BYU-Idaho’s efforts to improve will mostly take place in the already-existing academic program reviews, regular strategic planning processes, stewardship reviews, core theme reviews, and employee reviews as we move forward to address these recommendations.

“Our efforts in meeting the NWCCU standards are much larger than simply meeting the minimum expectations,” Baggett said. “We are striving to keep our BYU-Idaho long-term strategy and planning aligned with efforts of continuous improvement.”

In addition to those areas the NWCUU suggested BYU-Idaho improve upon, they also commended the university in the following efforts:

  1. The university’s “student focused by design” paradigm and concern for individual students, as well as the student body as a whole.
  2. The university’s ability to provide higher education access to BYU-Idaho’s constituencies, both domestic and international, through open admissions policies, strong student support services, numerous online programs, and low costs.
  3. The value the university places on institutional integrity and the university’s communications with students and the public.
  4. The university’s sound frugal financial management that provides funding for ongoing capital needs, emergency asset replacements, and mandatory compliance facilities requirements, which have virtually eliminated campus deferred maintenance liabilities.
  5. The university’s ensured optimal campus infrastructure care and virtually no deferred maintenance through exemplary and proactive procedures that employ BYU-Idaho and BYU subject matter experts in ongoing updates to the campus’ capital needs assessment model.
  6. The university’s outstanding organizational leadership in the IT department that provides departmental portfolio managers, product managers, and project managers, which competitively positioned BYU-Idaho to make rapid and effective adjustments to online learning at the onset of the 2020 COVID-19 pandemic.

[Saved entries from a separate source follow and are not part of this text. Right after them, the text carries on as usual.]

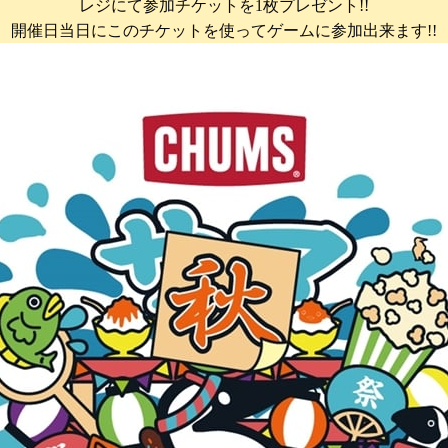
レジにて参加チケットを1枚プレゼント!!
開催日当日にこのチケットを使ってゲームに参加出来ます!!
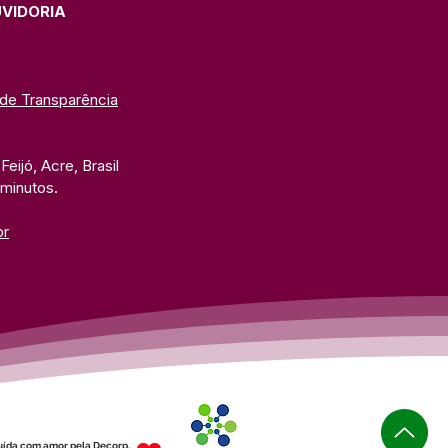
UVIDORIA
 de Transparência
eijó, Acre, Brasil
 minutos. 
br
uída com amor pela Decorp.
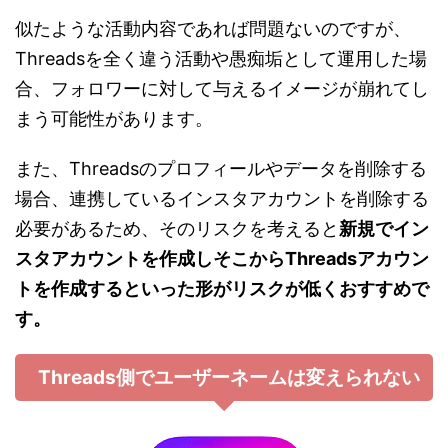
似たような活動内容であれば問題ないのですが、
Threadsを全く違う活動や愚痴垢として運用した場
合、フォロワーに対して与えるイメージが崩れてし
まう可能性があります。
また、Threadsのプロフィールやデータを削除する
場合、連携しているインスタアカウントを削除する
必要があるため、そのリスクを考えると
新規でイン
スタアカウントを作成しそこからThreadsアカウン
トを作成するといった形がリスクが低くおすすめで
す。
Threads側でユーザーネームは変えられない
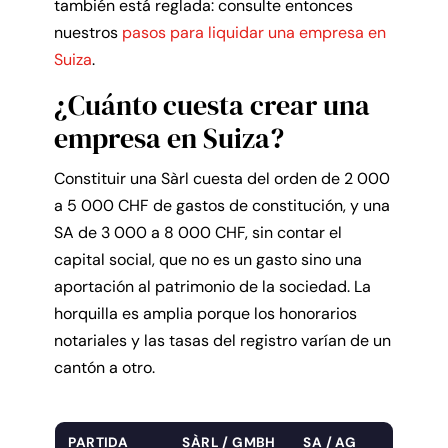
también está reglada: consulte entonces
nuestros
pasos para liquidar una empresa en
Suiza
.
¿Cuánto cuesta crear una
empresa en Suiza?
Constituir una Sàrl cuesta del orden de 2 000
a 5 000 CHF de gastos de constitución, y una
SA de 3 000 a 8 000 CHF, sin contar el
capital social, que no es un gasto sino una
aportación al patrimonio de la sociedad. La
horquilla es amplia porque los honorarios
notariales y las tasas del registro varían de un
cantón a otro.
PARTIDA
SÀRL / GMBH
SA / AG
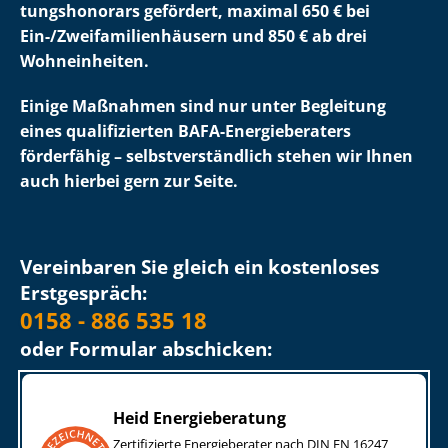
tungs­ho­no­rars gefördert, maximal 650 € bei
Ein-/Zwei­fa­mi­li­en­häu­sern und 850 € ab drei
Wohneinheiten.
Einige
Maßnahmen sind nur unter Begleitung
eines qualifizierten BAFA-Energieberaters
förderfähig – selbst­ver­ständ­lich stehen wir Ihnen
auch hierbei gern zur Seite.
Vereinbaren Sie gleich ein kostenloses
Erstgespräch:
0158 - 886 535 18
oder Formular abschicken:
Heid Energieberatung
Zertifizierte Energieberater nach DIN EN 16247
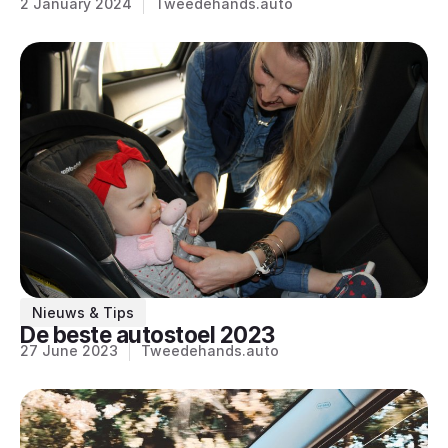
2 January 2024
Tweedehands.auto
Nieuws & Tips
De beste autostoel 2023
27 June 2023
Tweedehands.auto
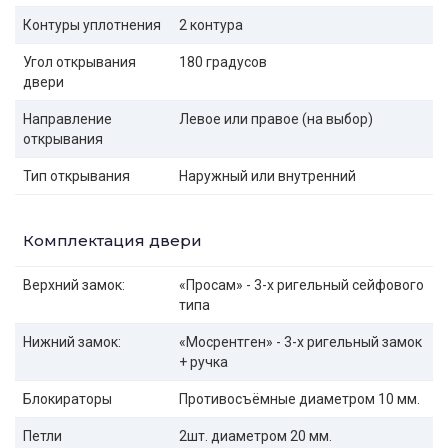
Контуры уплотнения
2 контура
Угол открывания
180 градусов
двери
Направление
Левое или правое (на выбор)
открывания
Тип открывания
Наружный или внутренний
Комплектация двери
Верхний замок:
«Просам» - 3-х ригельный сейфового
типа
Нижний замок:
«Мосрентген» - 3-х ригельный замок
+ ручка
Блокираторы
Противосъёмные диаметром 10 мм.
Петли
2шт. диаметром 20 мм.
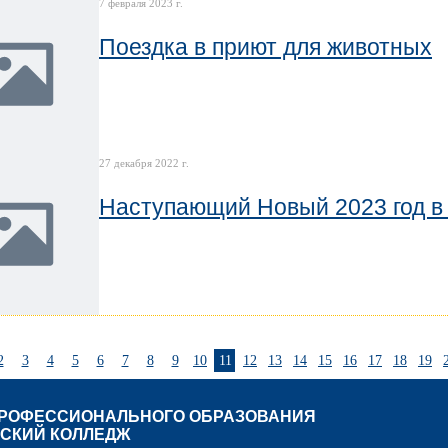
7 февраля 2023 г.
Поездка в приют для животных
27 декабря 2022 г.
Наступающий Новый 2023 год 
2
3
4
5
6
7
8
9
10
11
12
13
14
15
16
17
18
19
ПРОФЕССИОНАЛЬНОГО ОБРАЗОВАНИЯ
СКИЙ КОЛЛЕДЖ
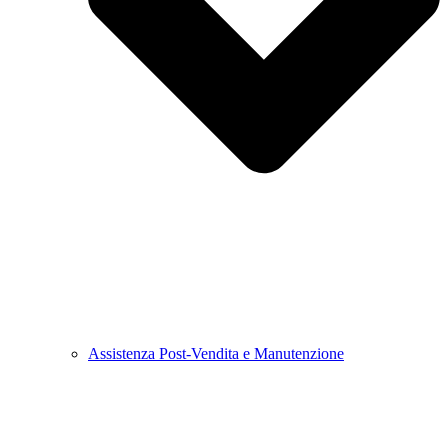
Assistenza Post-Vendita e Manutenzione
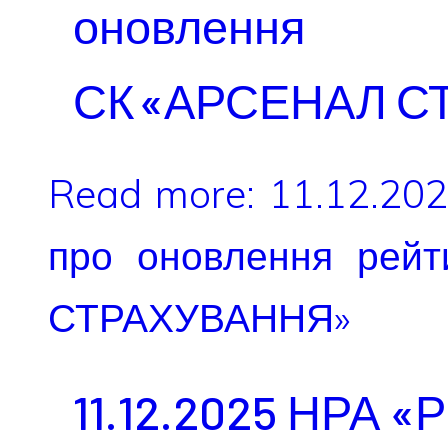
оновлення 
СК «АРСЕНАЛ С
Read more: 11.12.20
про оновлення рейт
СТРАХУВАННЯ»
11.12.2025 НРА «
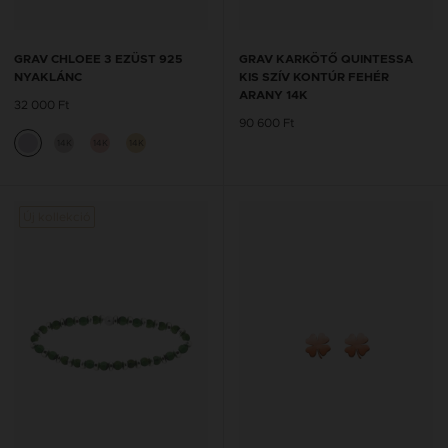
GRAV CHLOEE 3 EZÜST 925
GRAV KARKÖTŐ QUINTESSA
NYAKLÁNC
KIS SZÍV KONTÚR FEHÉR
ARANY 14K
32 000 Ft
90 600 Ft
14K
14K
14K
Új kollekció
Új kol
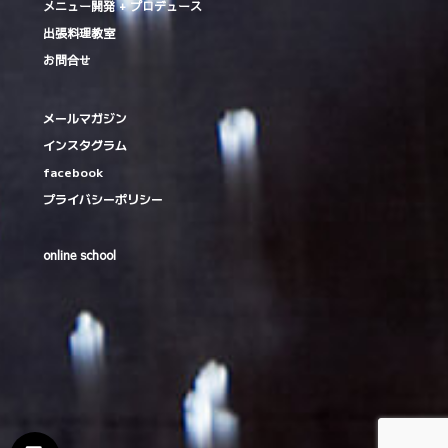
メニュー開発 + プロデュース
出張料理教室
お問合せ
メールマガジン
インスタグラム
facebook
プライバシーポリシー
online school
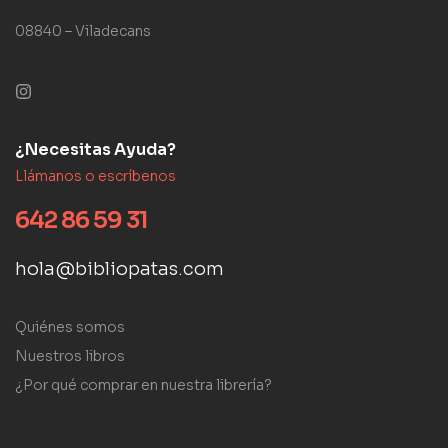
08840 – Viladecans
¿Necesitas Ayuda?
Llámanos o escríbenos
642 86 59 31
hola@bibliopatas.com
Quiénes somos
Nuestros libros
¿Por qué comprar en nuestra librería?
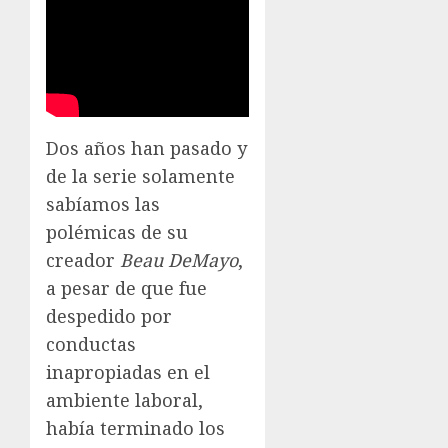
Dos años han pasado y
de la serie solamente
sabíamos las
polémicas de su
creador
Beau DeMayo
,
a pesar de que fue
despedido por
conductas
inapropiadas en el
ambiente laboral,
había terminado los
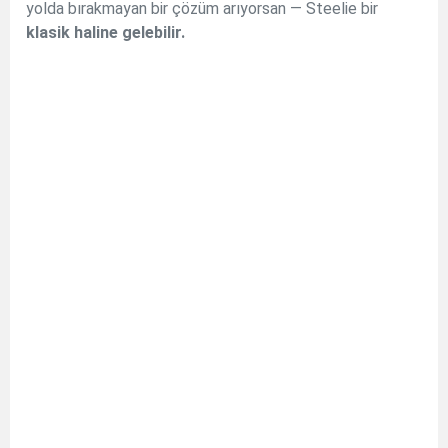
yolda bırakmayan bir çözüm arıyorsan — Steelie bir
klasik haline gelebilir.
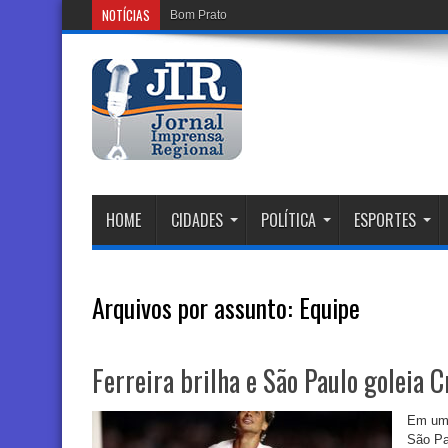
NOTÍCIAS
Bom Prato celebra Dia dos Pais com cardápio espe
HOME
CIDADES
POLÍTICA
ESPORTES
Arquivos por assunto:
Equipe
Ferreira brilha e São Paulo goleia C
Em uma
São Pa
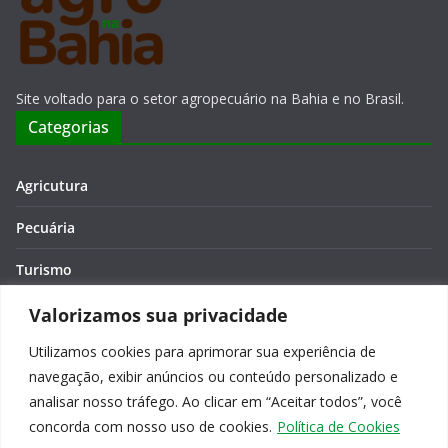
Site voltado para o setor agropecuário na Bahia e no Brasil.
Categorias
Agricutura
Pecuária
Turismo
Economia
Valorizamos sua privacidade
Utilizamos cookies para aprimorar sua experiência de
Meio Ambiente
navegação, exibir anúncios ou conteúdo personalizado e
Editora: Verônica Macêdo
analisar nosso tráfego. Ao clicar em “Aceitar todos”, você
concorda com nosso uso de cookies.
Política de Cookies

Baggett credits these commendations to the hard work of BYU-Idaho’s dedicated employees.

“We want to thank everyone who helped with the preparation of our accreditation reports over the past couple years,” Baggett said. “Countless hours were spent reading, writing, editing, and formatting the reports, and all that was after the many hours of various council meetings, department meetings, review processes, and dozens of Zoom calls. I am also thankful to everyone who provided summaries, dashboards, and examples that were used for evidence of our efforts at BYU-Idaho to meet the spirit and the letter of the NWCCU accreditation standards. Thank you to all of you who contributed—faculty, staff, students, and administrators. We are truly blessed to work and study together at BYU-Idaho.”